Mafia tanah tidak mengincar lahan sembarangan. Mereka memiliki sejumlah pertimbangan untuk bisa menjalankan praktiknya. Salah satu pertimbangannya yakni tanah telantar. Hal ini diungkapkan Wamen ATR/Waka BPN Surya Tjandra dikutip dari laman Kementerian ATR/BPN pada Minggu (21/11/2021).

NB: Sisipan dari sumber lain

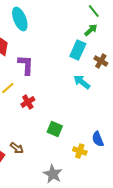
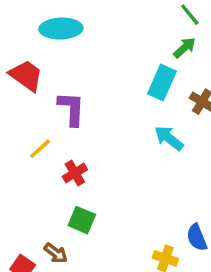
cyan ellipse: (20, 19) -> (61, 29), turned -70
green square: (55, 129) -> (82, 220), moved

"Memang kebanyakan, masyarakat yang memiliki tanah membiarkan begitu saja tanah mereka karena merasa barang tidak bergerak. Inilah yang dapat menjadi sasaran dari orang yang memiliki niat jahat," ujarnya. Menurut dia, pemanfataan tanah menjadi penting. Sebab, jika tidak dimanfaatkan lahannya, dikhawatirkan bisa disalahgunakan oleh pihak yang tidak bertanggung jawab. Karena itu, Surya mengimbau masyarakat agar tanahnya digunakan atau dimanfaatkan supaya tidak diakui orang lain.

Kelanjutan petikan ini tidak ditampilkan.